Vous pourrez faire, bien sûr, les applications que votre prière vous suggèrera. Le Concile Vatican II est un exemple frappant de cette identité indispensable mais en même temps ouverte ! Mais la question demeure toujours et en tout lieu. Elle se retrouve au sein d’une Eglise particulière, au sein d’une paroisse, d’une communauté, au sein même d’une famille.

Comment répondre à cette question permanente ? Peut-être s’agit-il d’être toujours attentif non pas à ce que nous avons aujourd’hui et qui demain peut disparaître, encore moins à ce nous souhaiterions paraître (c’est si fréquent selon les places que nous tenons dans la Société, dans l’Eglise), mais à ce que nous sommes réellement, à ce que nous devons être véritablement !

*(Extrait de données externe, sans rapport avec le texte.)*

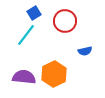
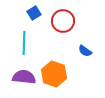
red circle: moved 2 px left
cyan line: moved 2 px left, 8 px down; rotated 35 degrees counterclockwise
blue semicircle: rotated 48 degrees clockwise
orange hexagon: rotated 15 degrees counterclockwise
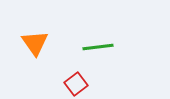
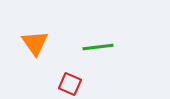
red square: moved 6 px left; rotated 30 degrees counterclockwise
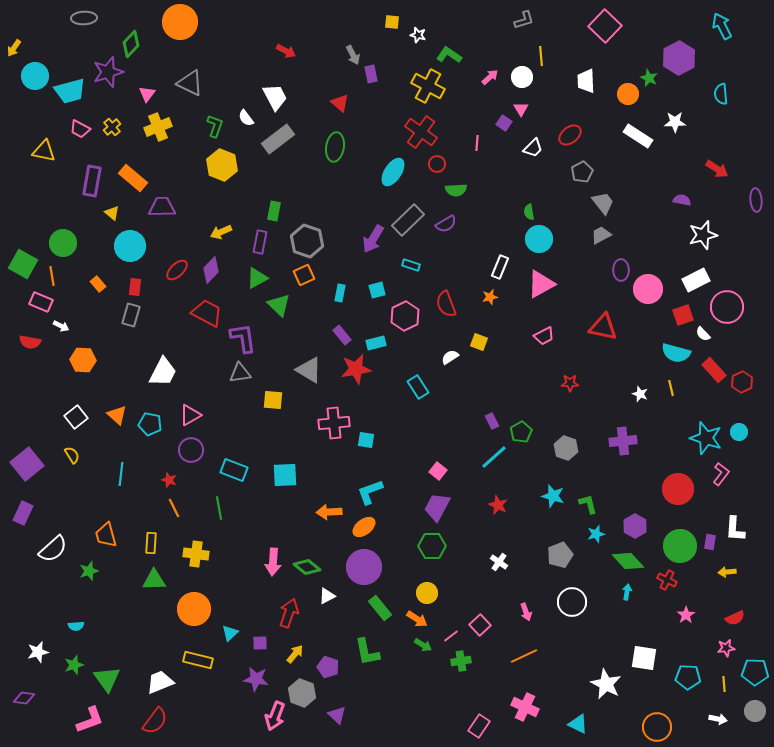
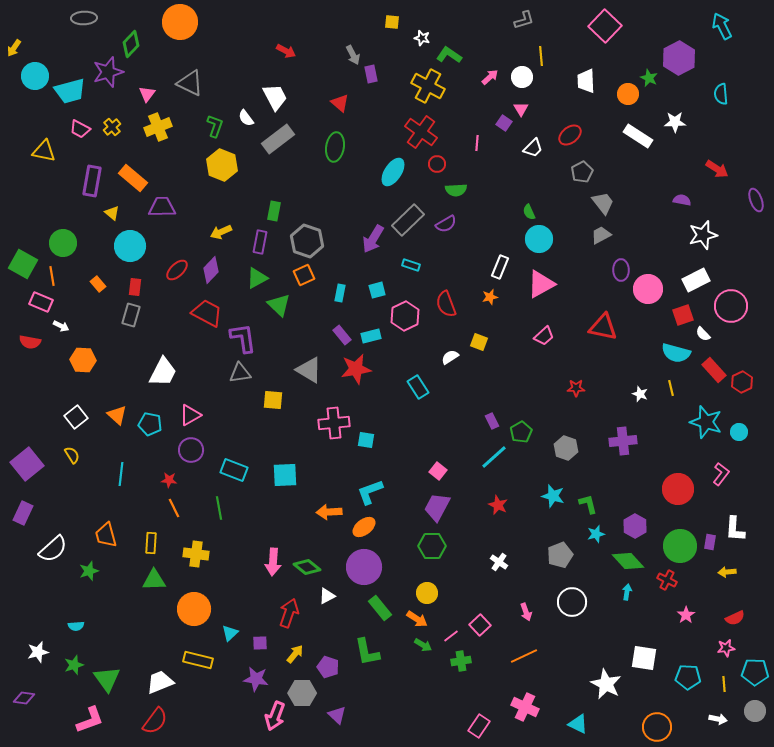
white star at (418, 35): moved 4 px right, 3 px down
purple ellipse at (756, 200): rotated 15 degrees counterclockwise
green semicircle at (529, 212): rotated 14 degrees counterclockwise
pink circle at (727, 307): moved 4 px right, 1 px up
pink trapezoid at (544, 336): rotated 15 degrees counterclockwise
cyan rectangle at (376, 343): moved 5 px left, 7 px up
red star at (570, 383): moved 6 px right, 5 px down
cyan star at (706, 438): moved 16 px up
red star at (169, 480): rotated 14 degrees counterclockwise
gray hexagon at (302, 693): rotated 20 degrees counterclockwise
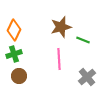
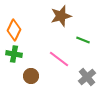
brown star: moved 11 px up
green cross: rotated 28 degrees clockwise
pink line: rotated 50 degrees counterclockwise
brown circle: moved 12 px right
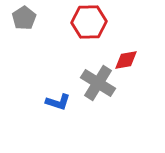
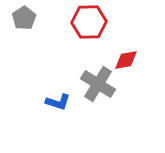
gray cross: moved 1 px down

Etre ! Etre au Christ : “To Zein Christos“ (Ph. 1.21), dira St Paul. “Vivre, Christ !“. La phrase, sans verbe, est elliptique, tant, pour Paul, “vivre“ doit se remplacer par “Christ“, tant il y a transfusion de Christ en Paul et de Paul en Christ ! Etre ! Car Dieu est “Celui qui est !“, comme il s’est révélé à Moïse. Notre Dieu est un Dieu qui a été, qui est, qui sera ! Si notre identité chrétienne s’inscrit dans un passé, il faut encore la découvrir dans notre futur. Avec le Christ qui est “l’Alpha et l’Oméga, le commencement et la fin“ (Apoc 21.6).

Et nous trouverons la force de toujours être au Christ dans le pain que le Seigneur multiplie en tout instant de par le monde entier !
Avec l’Eucharistie, ce sont deux mille ans qui sont abolis : le Christ mort et ressuscité est là.
Avec l’Eucharistie, les distances sont abolies.
Avec l’Eucharistie, les frontières du temps et de l’espace disparaissent !
Avec l’Eucharistie, c’est, avec le Christ, pouvoir toujours chanter : “Voici, je fais toutes choses nouvelles“ (Apoc. 21.5). Nourris de ce pain, même si ce sont des miettes qui tombent de la table divine, je sais que même au fond d’un couvent, au cœur d’une fatigue, au creux même d’une agonie, “il y a des larmes d’amour qui dureront plus longtemps que les étoiles du ciel, des regards de prière, des regards de tendresse perdus en charité, qui brilleront éternellement“ (Péguy).